"Everyone then who hears these words of mine and does them will be like a wise man who built his house on the rock. And the rain fell and the floods came and the winds blew and beat on that house but it did not fall because it had been founded on the rock. And everyone who hears these words of mine and does not do them will be like a foolish man who built his house on the sand. And the rain fell and the floods came and the winds blew and beat against that house and it fell and great was the fall of it."
Jesus is bringing this famous sermon to a conclusion and it ends on a warning. Mr. J.C. Ryle calls it a heart piercing application. He also would say this is one of the most vivid and powerful illustrations used by Jesus. Some refer to it as a parable. There is an argument for that. Generally a parable has one main lesson to teach and drive home, so this could very well b e a parable. We don’t always associate it in that way but a number of the commentators believe that this is very well a parable.
It is very simple. Two house builders. If anyone knew about house building it was Jesus. He was a carpenter for 15-20 years, living in Nazareth before He became an itinerant preacher. He worked with his hands, he engaged in physical labor. Here you have two houses and now they stand finished. They seem similar enough, stable enough, and from the outside if you looked at them from a curb perspective they would have almost looked identical. But there is a great difference here and that has to do with foundation. One is built upon the sand, the other is built upon rock. One is built upon the most solid foundation and the other is built upon the weakest, or the poorest of foundations, sand. Both homes go through a severe weather test. Jesus speaks of a combination of rain, a river and wind. It could be something like a hurricane or tornado like storm. Only one house is left standing, the other house suffers a great fall, complete ruin.
What is the point of the parable? A quote from J.C. Ryle hits the nail on the head, “The great lesson here is the difference between two classes of religious hearers.” He uses the word Christian in a more general sense. “The difference between two classes of religious hearers. The first man hears and what does he do? He practices what he hears. He is not content to simply hear, he wants to live out what he has heard. He is exhorted to repent, he repents. He exhorted to believe, he believes. He is exhorted to live a holy life, he lives a holy life.” J.C. Ryle says, “He actually repents, he actually believes, he actually ceases to do what is evil and clings to what is good. He is a doer, not just a hearer.”

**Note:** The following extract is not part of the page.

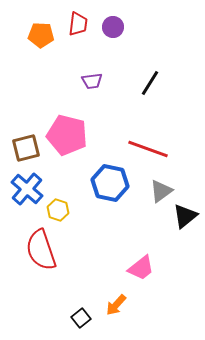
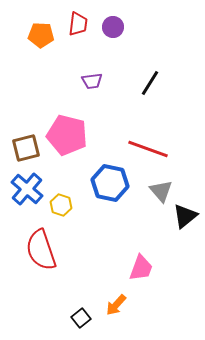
gray triangle: rotated 35 degrees counterclockwise
yellow hexagon: moved 3 px right, 5 px up
pink trapezoid: rotated 32 degrees counterclockwise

What is the significance of the storm? Some think this is a picture of judgment day. That is a possible interpretation, but I really think it has application to the here and now and J.C. Ryle argues that as well. The storm represents the trials of life. He says, “In times of trial the wise man’s religion or house does not fail him. The floods of sickness, sorrow, poverty, disappointment, bereavement beat him in vain.” They come against him, the wind, the storm the rain, but it doesn’t cause him to fail, his faith remains strong.
J. C. Ryle again, “True religion can stand trial if it is true religion.” Trials are great revealers. It really tells about the foundation we are building upon. Look at the other guy, the foolish man. He hears, even takes copious notes, and might have looked very attentive when he was listening to the preacher. He might have looked like the best of hearers. But when the trials come, when the flood waters rise, his house built upon sand is like the house of cards. It crashes, it implodes. Jesus addresses what you could call the greatest, or the most dangerous dichotomy in religion. What is it? Hearing but not doing; listening but not doing. That is the greatest dichotomy. There could be a huge dysfunctional gap, you could call it that, between what we know in our heads and what we heard in our ears and what we put into practice in our lives. Dr. Paul Tripp tells of an incident where he was counseling a man, “One of the most theological men I have ever known, there was no theological hallway that he could not travel down. He was confident, ready for any debate, but here’s the problem, a dichotomy between what he knew so well and the way he lived. His marriage was crumbling, none of his children respected him in his home. He was a master of theology, he had an airtight Christology, but in his home he did not love, he did not serve well or forgive well.
Here is the question we might ask ourselves after we hear a sermon, what kind of a person am I going to be? A wise man or a fool? We don’t want to be what you could call evangelical hypocrites. We need to pray Brethren that we do more than hearing that we put into practice what we heard.
Jesus makes the same point in the parable of the sower. Four different representative hearers. Remember who they are? The rocky ground, the thorny ground, the hard soil. Three negatives and only one positive and that is the one that is what he hears. He bears fruit. It is very important that we not only hear the Word of God, but we put it into practice.